> ACTEURS et PARTENAIRES > Enseignants et Pilotes. Statut et GRH > Meirieu souhaite du temps pour les profs de ZEP (site du Monde)

Voir à gauche les mots-clés liés à cet article

Meirieu souhaite du temps pour les profs de ZEP (site du Monde)

14 décembre 2004

Extrait du site du « Monde » le 14.12.04 : Meirieu souhaite du temps pour les profs de ZEP

Le site du quotidien « Le Monde » présente une discussion entre un internaute (Vincent) et Philippe Meirieu. Parmi les questions / réponses, en voici une qui concerne les ZEP :

Vincent : Seriez-vous favorable à un changement dans l’évolution des carrières des professeurs et dans la notation de ceux-ci afin de récompenser ceux qui le méritent le plus ?

Philippe Meirieu : Sur la question de la carrière, ce qui est le plus choquant aujourd’hui est que les jeunes enseignants les moins expérimentés et qui ont le moins de points au barème se retrouvent systématiquement devant les classes les plus difficiles. S’ils sont volontaires et bien entourés, cela n’est pas grave.

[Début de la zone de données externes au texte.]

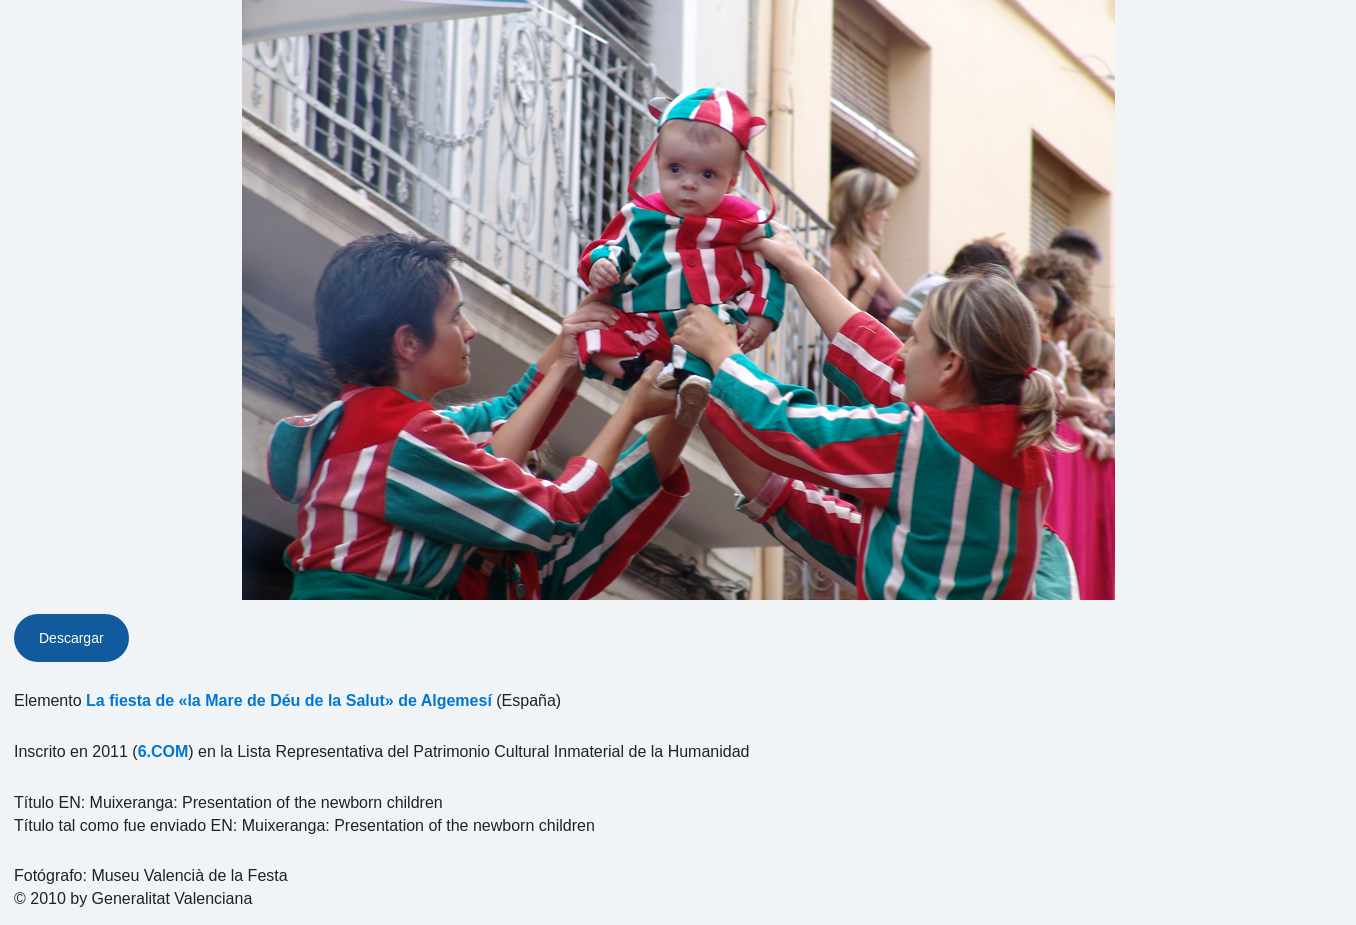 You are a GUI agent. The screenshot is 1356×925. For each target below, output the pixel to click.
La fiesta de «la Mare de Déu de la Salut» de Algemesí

Mais il arrive souvent que de jeunes enseignants vivent des expériences extrêmement difficiles lors de leur premier poste. D’ailleurs, beaucoup d’entre eux demandent immédiatement leur mutation, ce qui fait que certains collèges, en particulier, ont un turn-over considérable des professeurs qui est difficilement compatible avec un travail d’équipe suivi dans la durée. La première réforme à faire, à mon avis, consiste à donner des avantages significatifs aux enseignants qui sont dans les zones les plus sensibles. Je ne pense pas, d’abord, à des avantages financiers, mais surtout à des allègements d’horaires pour qu’ils puissent se former et "respirer" plus facilement. Un professeur agrégé n’enseigne que 15 heures par semaine, souvent devant des élèves "faciles" de centre-ville qui ne demandent qu’à apprendre ; un professeur certifié va démarrer sa carrière dans un collège difficile de banlieue où il fera 18 heures et qu’il va donc chercher à quitter le plus vite possible. Ce problème n’est jamais posé par les politiques parce qu’il obligerait à avoir une négociation certainement assez dure avec les syndicats, mais il me semble qu’on ne peut pas continuer ainsi.